In May she was also named one of the ten most influential women in AI in Denmark in the category 'Research and Science'.

"I am deeply honoured by this recognition, because it matters greatly to me that we create a diverse development environment where different genders, ages, and cultures contribute and ensure different perspectives on AI. It is our differences that qualify the conversation about what language models should actually be capable of," says the computational linguist.

Rye bread work and shoes that are too small

At DFM, Bolette Sandford Pedersen has spearheaded a unique metaphor dataset containing thousands of typical Danish metaphors designed to evaluate large AI models — an area where the models frequently fail.

"'Rugbrødsarbejde' ('rye bread work', meaning steady, unglamorous effort) is for example a wonderful part of our figurative language in Denmark that requires quite a bit of cultural context to be understood, because the concept refers back to a staple of our diet: rye bread. And fixed expressions like 'at gå i for små sko' ('to wear shoes that are too small', meaning to underachieve) or 'at være som snydt ud af næsen på nogen' ('to be blown out of someone's nose') are also wildly misinterpreted by the models. At the same time, the models happily invent compound words like 'våbenstilstand' and 'isvogn' — words we might understand, but which simply do not exist in Danish," she says.

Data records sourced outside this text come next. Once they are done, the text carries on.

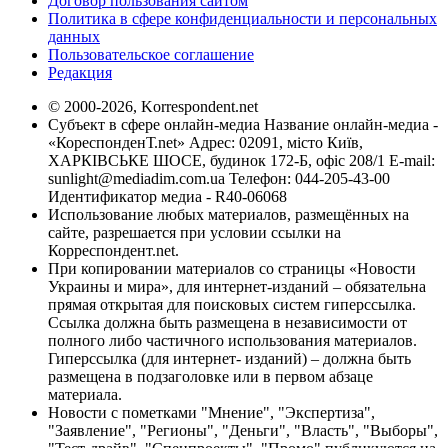
Договор пользования сайтом
Политика в сфере конфиденциальности и персональных
данных
Пользовательское соглашение
Редакция
© 2000-2026, Korrespondent.net
Субъект в сфере онлайн-медиа Название онлайн-медиа -
«КореспонденТ.net» Адрес: 02091, місто Київ,
ХАРКІВСЬКЕ ШОСЕ, будинок 172-Б, офіс 208/1 E-mail:
sunlight@mediadim.com.ua
Телефон: 044-205-43-00
Идентификатор медиа - R40-06068
Использование любых материалов, размещённых на
сайте, разрешается при условии ссылки на
Корреспондент.net.
При копировании материалов со страницы «Новости
Украины и мира», для интернет-изданий – обязательна
прямая открытая для поисковых систем гиперссылка.
Ссылка должна быть размещена в независимости от
полного либо частичного использования материалов.
Гиперссылка (для интернет- изданий) – должна быть
размещена в подзаголовке или в первом абзаце
материала.
Новости с пометками "Мнение", "Экспертиза",
"Заявление", "Регионы", "Деньги", "Власть", "Выборы",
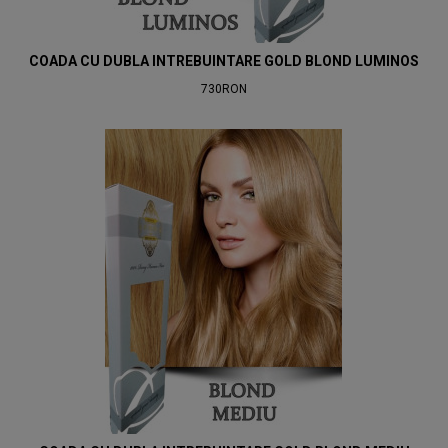
COADA CU DUBLA INTREBUINTARE GOLD BLOND LUMINOS
730RON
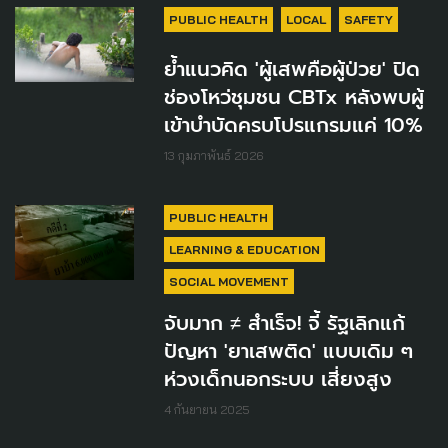
PUBLIC HEALTH
LOCAL
SAFETY
ย้ำแนวคิด 'ผู้เสพคือผู้ป่วย' ปิด
ช่องโหว่ชุมชน CBTx หลังพบผู้
เข้าบำบัดครบโปรแกรมแค่ 10%
13 กุมภาพันธ์ 2026
PUBLIC HEALTH
LEARNING & EDUCATION
SOCIAL MOVEMENT
จับมาก ≠ สำเร็จ! จี้ รัฐเลิกแก้
ปัญหา 'ยาเสพติด' แบบเดิม ๆ
ห่วงเด็กนอกระบบ เสี่ยงสูง
4 กันยายน 2025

Ultimately, the fight for good Danish language models is also a fight for sovereignty. If we allow English-trained models to set the agenda without properly adapting them to our context, we risk not only impoverishing the Danish language, but fundamentally changing its very structures, she believes:

"I am not that worried about the loanwords we import from English. I am more worried about our heirloom silver: how we construct sentences, and how our vocabulary and figurative language are composed in Danish. Our entire system of meaning is drifting towards English — for example when we start using the word 'hjælpsom' (helpful) about things other than people, simply because English uses 'helpful' more broadly. It is moving fast right now, and I think we need to keep a watchful eye on developments."

Push-ups for the language brain

Although Bolette Sandford Pedersen has dedicated her life to language technology, she warns against becoming too comfortable in its company.

"If we are not careful, our language risks becoming extremely homogenised by artificial intelligence. The models tend to write in a very standardised and heavy style with many passive constructions and noun complexes. It would be incredibly sad for us as a language community if the use of language models leads to the Danish language deteriorating, and we lose all the small, delightful devices we have for expressing ourselves as exactly who we are," she says.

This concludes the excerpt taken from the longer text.